* DATASET EXTRACT:
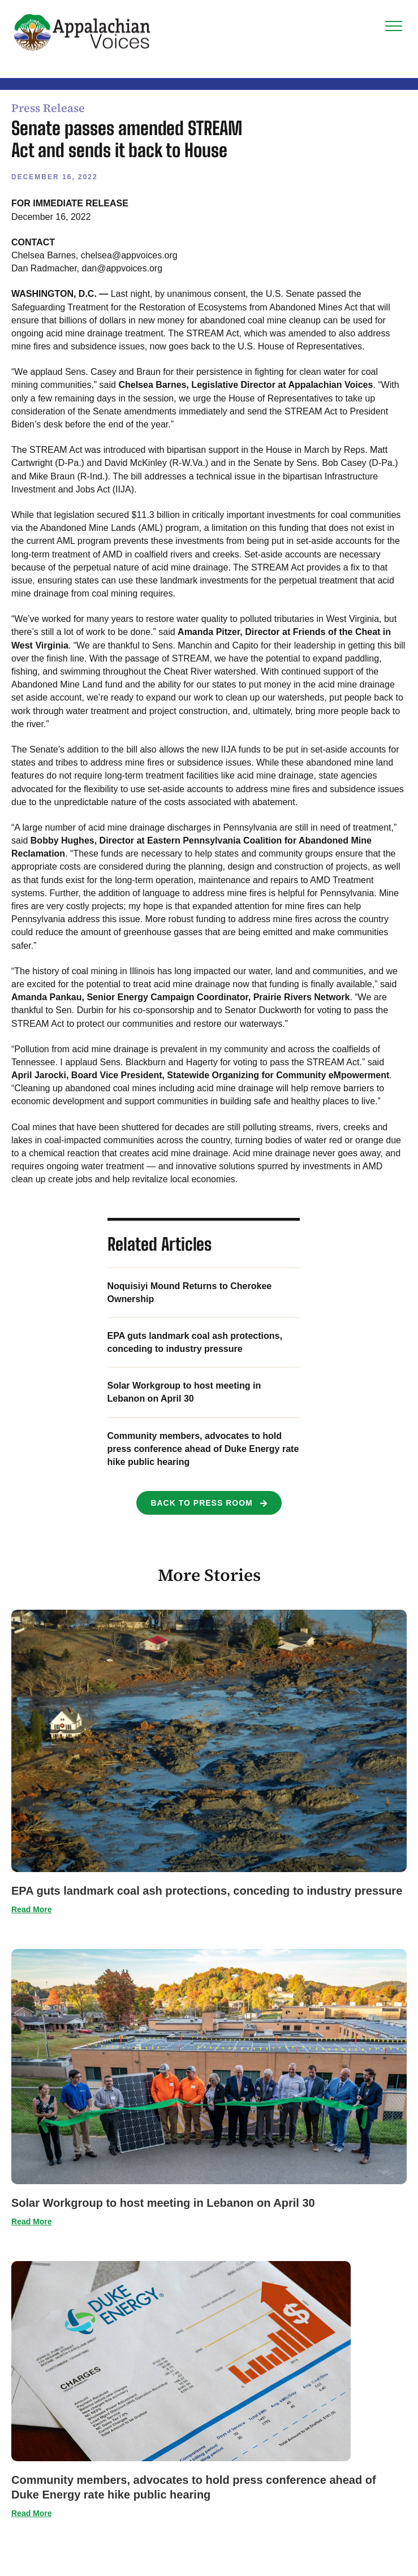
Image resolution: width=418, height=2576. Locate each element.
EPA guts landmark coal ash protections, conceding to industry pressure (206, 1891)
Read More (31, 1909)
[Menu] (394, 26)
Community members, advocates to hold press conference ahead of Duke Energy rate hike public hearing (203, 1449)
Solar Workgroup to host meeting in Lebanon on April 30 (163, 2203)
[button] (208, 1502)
---
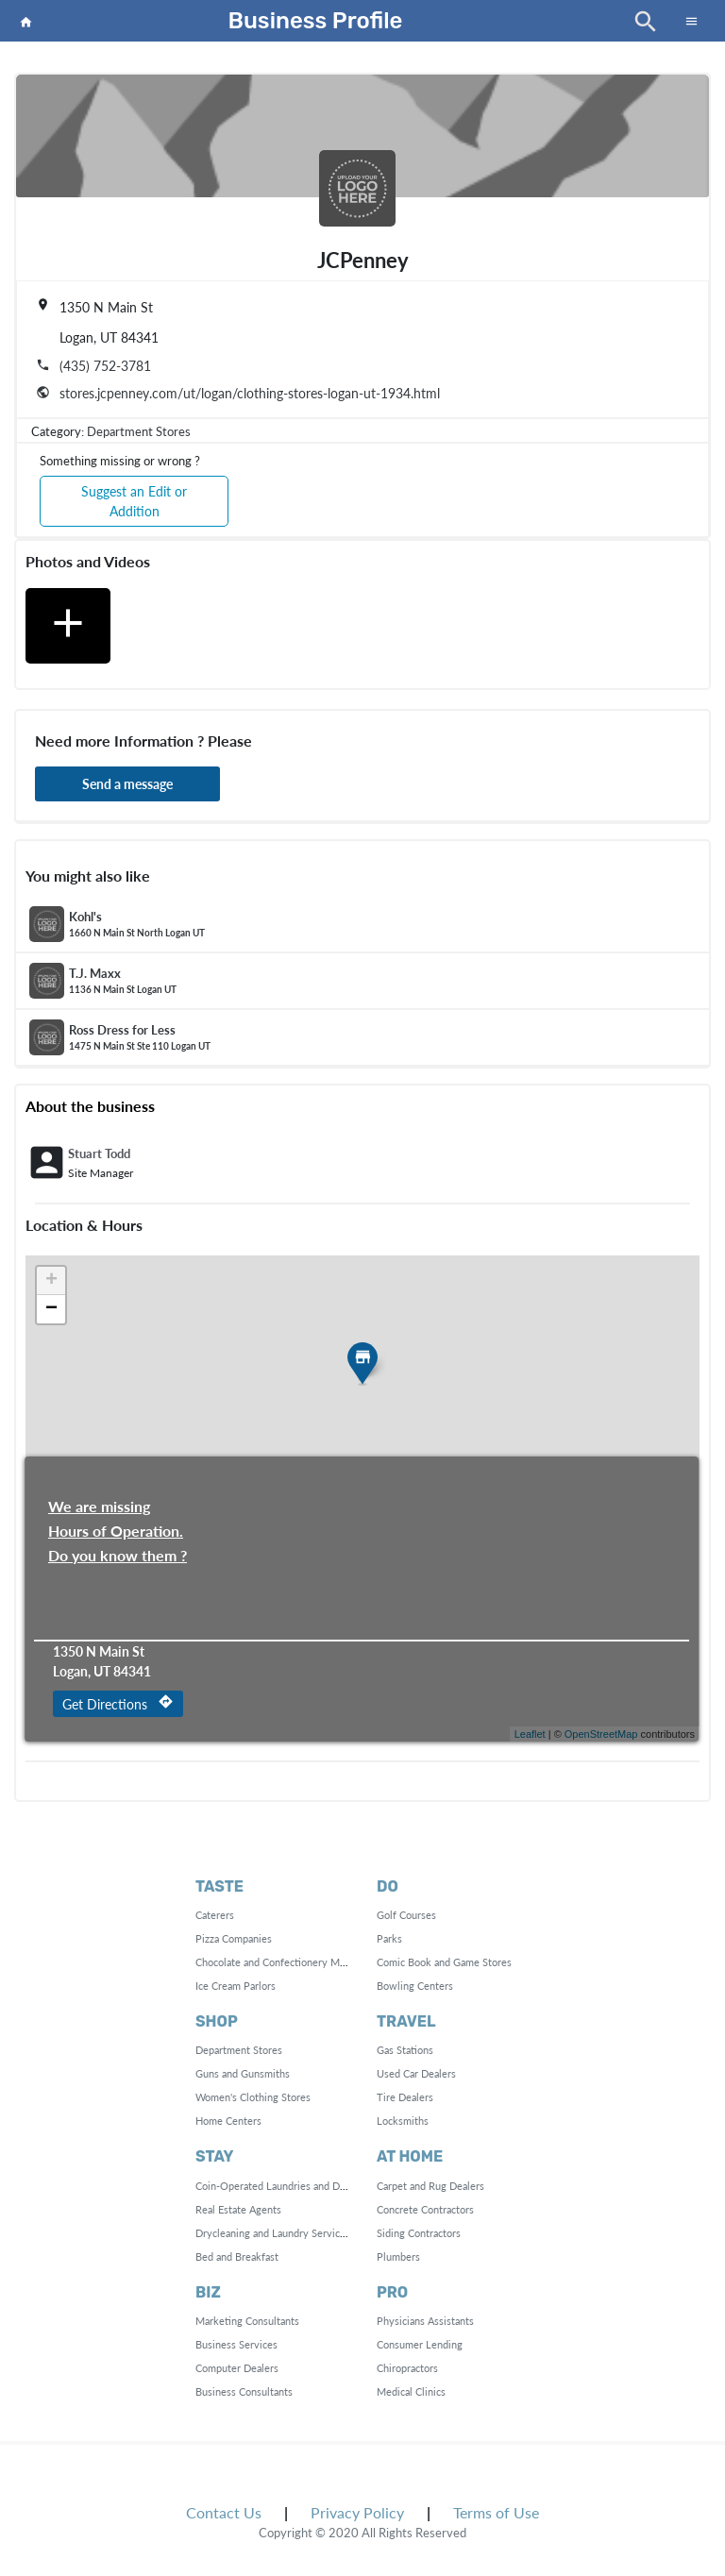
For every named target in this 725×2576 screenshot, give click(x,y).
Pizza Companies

* WHAT IS REQUIRED:
Output the lines above exactly, but only those between the line holding "Community members, advocates" and the line holding "[button] (208, 1502)", inclusive.

* COMPLETED EXERCISE:
Community members, advocates to hold press conference ahead of Duke Energy rate hike public hearing (203, 1449)
Solar Workgroup to host meeting in Lebanon on April 30 (163, 2203)
[button] (208, 1502)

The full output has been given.